◆ **PROMPT**
Starting at the first line of the listing below and ending at the line with "Versandkosten", copy each line exactly.

◆ **INPUT DATA**
>>>

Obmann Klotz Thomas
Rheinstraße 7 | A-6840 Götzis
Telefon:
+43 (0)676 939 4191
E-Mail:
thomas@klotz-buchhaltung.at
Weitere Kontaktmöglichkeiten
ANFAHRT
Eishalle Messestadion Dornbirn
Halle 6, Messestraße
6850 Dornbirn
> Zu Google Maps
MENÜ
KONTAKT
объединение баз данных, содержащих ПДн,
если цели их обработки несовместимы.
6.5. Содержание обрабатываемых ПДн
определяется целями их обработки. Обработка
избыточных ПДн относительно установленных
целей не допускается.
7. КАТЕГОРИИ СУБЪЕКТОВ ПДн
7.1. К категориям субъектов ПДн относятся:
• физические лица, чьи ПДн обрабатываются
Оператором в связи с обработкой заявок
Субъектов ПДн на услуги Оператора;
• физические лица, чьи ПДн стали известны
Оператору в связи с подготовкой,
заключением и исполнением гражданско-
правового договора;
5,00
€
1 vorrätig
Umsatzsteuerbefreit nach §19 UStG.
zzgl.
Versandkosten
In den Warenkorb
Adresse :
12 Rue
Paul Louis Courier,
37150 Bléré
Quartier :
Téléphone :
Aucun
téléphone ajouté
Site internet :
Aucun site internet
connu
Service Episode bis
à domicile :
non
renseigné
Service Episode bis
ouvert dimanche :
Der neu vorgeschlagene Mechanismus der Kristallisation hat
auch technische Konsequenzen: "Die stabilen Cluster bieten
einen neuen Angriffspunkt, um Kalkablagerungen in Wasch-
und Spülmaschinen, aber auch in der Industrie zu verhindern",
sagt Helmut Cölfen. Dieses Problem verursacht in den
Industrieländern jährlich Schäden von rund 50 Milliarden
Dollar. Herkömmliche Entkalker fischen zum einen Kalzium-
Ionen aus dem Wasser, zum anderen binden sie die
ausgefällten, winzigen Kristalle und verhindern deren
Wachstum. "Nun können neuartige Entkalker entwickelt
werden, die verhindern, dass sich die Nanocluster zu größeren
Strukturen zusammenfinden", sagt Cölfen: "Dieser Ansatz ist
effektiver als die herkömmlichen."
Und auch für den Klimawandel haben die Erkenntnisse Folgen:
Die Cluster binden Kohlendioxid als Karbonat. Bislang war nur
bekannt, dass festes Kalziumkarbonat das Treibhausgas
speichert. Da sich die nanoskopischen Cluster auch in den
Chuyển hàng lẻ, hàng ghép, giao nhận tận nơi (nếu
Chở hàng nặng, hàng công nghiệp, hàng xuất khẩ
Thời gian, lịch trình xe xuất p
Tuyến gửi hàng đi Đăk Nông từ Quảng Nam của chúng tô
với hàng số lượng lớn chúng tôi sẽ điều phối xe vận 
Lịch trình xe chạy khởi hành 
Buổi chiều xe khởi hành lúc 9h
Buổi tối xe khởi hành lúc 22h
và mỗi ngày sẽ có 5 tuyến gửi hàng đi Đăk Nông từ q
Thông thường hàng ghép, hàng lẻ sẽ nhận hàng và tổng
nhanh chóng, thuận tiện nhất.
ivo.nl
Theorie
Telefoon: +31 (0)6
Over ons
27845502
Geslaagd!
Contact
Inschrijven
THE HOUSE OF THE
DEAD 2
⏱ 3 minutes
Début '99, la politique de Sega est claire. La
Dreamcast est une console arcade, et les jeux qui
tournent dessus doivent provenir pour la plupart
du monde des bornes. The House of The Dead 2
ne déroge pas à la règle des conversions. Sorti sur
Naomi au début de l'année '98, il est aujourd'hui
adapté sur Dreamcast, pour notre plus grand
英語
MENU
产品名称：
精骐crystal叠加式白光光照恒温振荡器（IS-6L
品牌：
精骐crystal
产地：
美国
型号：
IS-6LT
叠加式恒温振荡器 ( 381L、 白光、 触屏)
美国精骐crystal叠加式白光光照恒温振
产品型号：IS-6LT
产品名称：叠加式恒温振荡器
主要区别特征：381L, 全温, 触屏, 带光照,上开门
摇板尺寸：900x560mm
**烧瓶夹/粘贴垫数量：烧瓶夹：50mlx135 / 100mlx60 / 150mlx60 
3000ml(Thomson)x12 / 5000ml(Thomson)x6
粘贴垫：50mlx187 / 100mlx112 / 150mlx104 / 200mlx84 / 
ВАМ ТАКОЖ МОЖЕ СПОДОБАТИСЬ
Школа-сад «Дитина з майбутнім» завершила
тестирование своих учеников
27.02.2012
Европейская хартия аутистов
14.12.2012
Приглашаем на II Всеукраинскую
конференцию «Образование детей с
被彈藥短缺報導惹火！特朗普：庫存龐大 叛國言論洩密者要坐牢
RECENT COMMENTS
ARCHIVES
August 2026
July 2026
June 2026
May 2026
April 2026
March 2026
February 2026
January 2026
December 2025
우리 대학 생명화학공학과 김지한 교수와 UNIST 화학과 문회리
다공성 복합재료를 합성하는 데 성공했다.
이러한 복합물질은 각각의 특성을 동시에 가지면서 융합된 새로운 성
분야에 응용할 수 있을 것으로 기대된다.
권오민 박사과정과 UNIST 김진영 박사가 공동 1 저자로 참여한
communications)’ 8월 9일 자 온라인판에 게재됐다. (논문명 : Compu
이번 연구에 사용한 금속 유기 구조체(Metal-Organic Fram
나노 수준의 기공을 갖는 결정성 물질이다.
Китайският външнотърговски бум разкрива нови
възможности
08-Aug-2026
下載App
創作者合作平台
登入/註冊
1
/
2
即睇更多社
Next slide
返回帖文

<<<

◆ **REPLY**
Obmann Klotz Thomas
Rheinstraße 7 | A-6840 Götzis
Telefon:
+43 (0)676 939 4191
E-Mail:
thomas@klotz-buchhaltung.at
Weitere Kontaktmöglichkeiten
ANFAHRT
Eishalle Messestadion Dornbirn
Halle 6, Messestraße
6850 Dornbirn
> Zu Google Maps
MENÜ
KONTAKT
объединение баз данных, содержащих ПДн,
если цели их обработки несовместимы.
6.5. Содержание обрабатываемых ПДн
определяется целями их обработки. Обработка
избыточных ПДн относительно установленных
целей не допускается.
7. КАТЕГОРИИ СУБЪЕКТОВ ПДн
7.1. К категориям субъектов ПДн относятся:
• физические лица, чьи ПДн обрабатываются
Оператором в связи с обработкой заявок
Субъектов ПДн на услуги Оператора;
• физические лица, чьи ПДн стали известны
Оператору в связи с подготовкой,
заключением и исполнением гражданско-
правового договора;
5,00
€
1 vorrätig
Umsatzsteuerbefreit nach §19 UStG.
zzgl.
Versandkosten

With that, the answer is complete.